[Extracted page text data]

**********

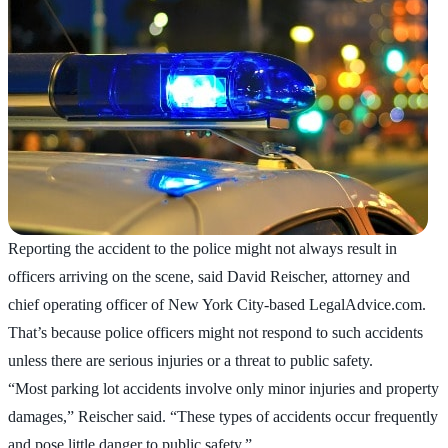
Reporting the accident to the police might not always result in
officers arriving on the scene, said David Reischer, attorney and
chief operating officer of New York City-based LegalAdvice.com.
That’s because police officers might not respond to such accidents
unless there are serious injuries or a threat to public safety.
“Most parking lot accidents involve only minor injuries and property
damages,” Reischer said. “These types of accidents occur frequently
and pose little danger to public safety.”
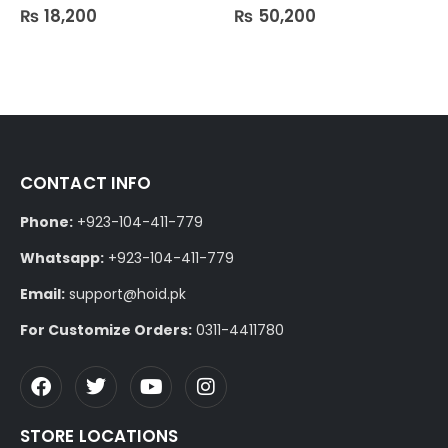
₨
18,200
₨
50,200
0
out of 5
0
out of 5
CONTACT INFO
Phone:
+923-104-411-779
Whatsapp:
+923-104-411-779
Email:
support@hoid.pk
For Customize Orders:
0311-4411780
STORE LOCATIONS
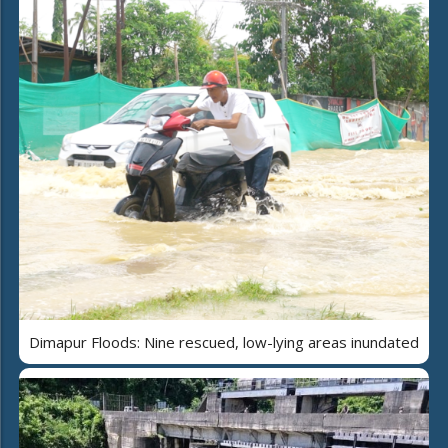
Dimapur Floods: Nine rescued, low-lying areas inundated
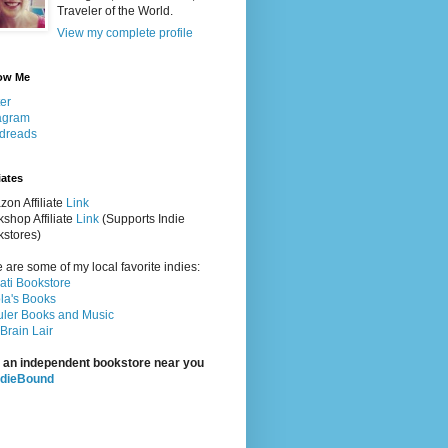
Traveler of the World.
View my complete profile
ow Me
ter
agram
dreads
iates
on Affiliate
Link
shop Affiliate
Link
(Supports Indie
stores)
 are some of my local favorite indies:
rati Bookstore
la's Books
ler Books and Music
Brain Lair
 an independent bookstore near you
ndieBound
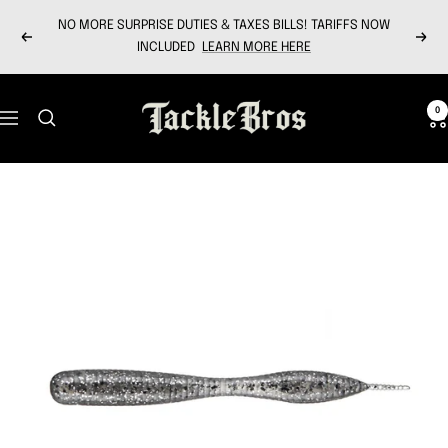
Skip
NO MORE SURPRISE DUTIES & TAXES BILLS! TARIFFS NOW
to
Previous
Next
INCLUDED
LEARN MORE HERE
content
Tackle
0
Navigation
Bros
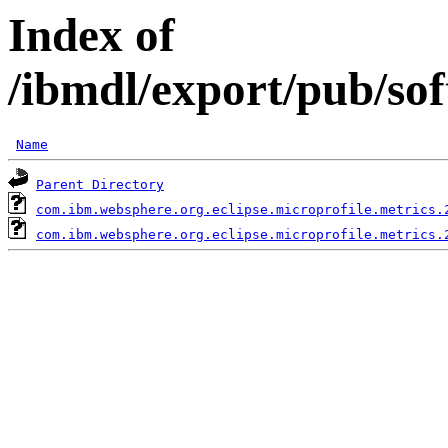
Index of
/ibmdl/export/pub/so
Name
Parent Directory
com.ibm.websphere.org.eclipse.microprofile.metrics.
com.ibm.websphere.org.eclipse.microprofile.metrics.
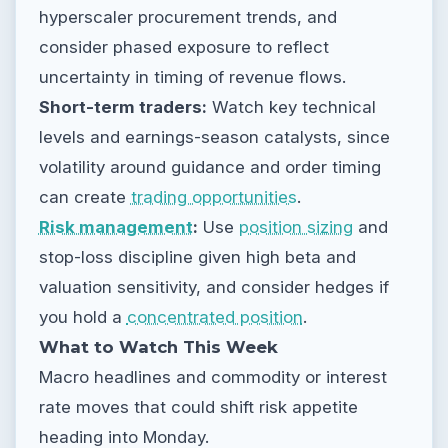
hyperscaler procurement trends, and
consider phased exposure to reflect
uncertainty in timing of revenue flows.
Short-term traders:
Watch key technical
levels and earnings-season catalysts, since
volatility around guidance and order timing
can create
trading opportunities
.
Risk management
:
Use
position sizing
and
stop-loss discipline given high beta and
valuation sensitivity, and consider hedges if
you hold a
concentrated position
.
What to Watch This Week
Macro headlines and commodity or interest
rate moves that could shift risk appetite
heading into Monday.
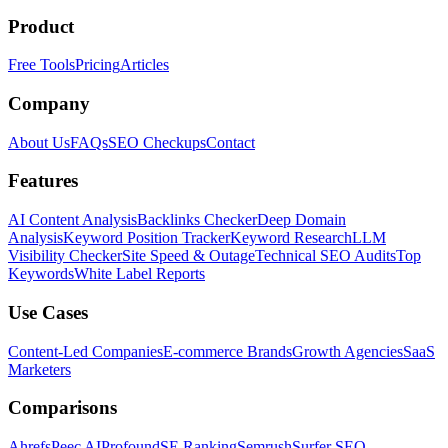
Product
Free Tools
Pricing
Articles
Company
About Us
FAQs
SEO Checkups
Contact
Features
AI Content Analysis
Backlinks Checker
Deep Domain
Analysis
Keyword Position Tracker
Keyword Research
LLM
Visibility Checker
Site Speed & Outage
Technical SEO Audits
Top
Keywords
White Label Reports
Use Cases
Content-Led Companies
E-commerce Brands
Growth Agencies
SaaS
Marketers
Comparisons
Ahrefs
Peec AI
Profound
SE Ranking
Semrush
Surfer SEO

**********

-- Task --
Read the entries above and find each line holding the word "injuries". Copy it out.

-- Exercise result --
unless there are serious injuries or a threat to public safety.
“Most parking lot accidents involve only minor injuries and property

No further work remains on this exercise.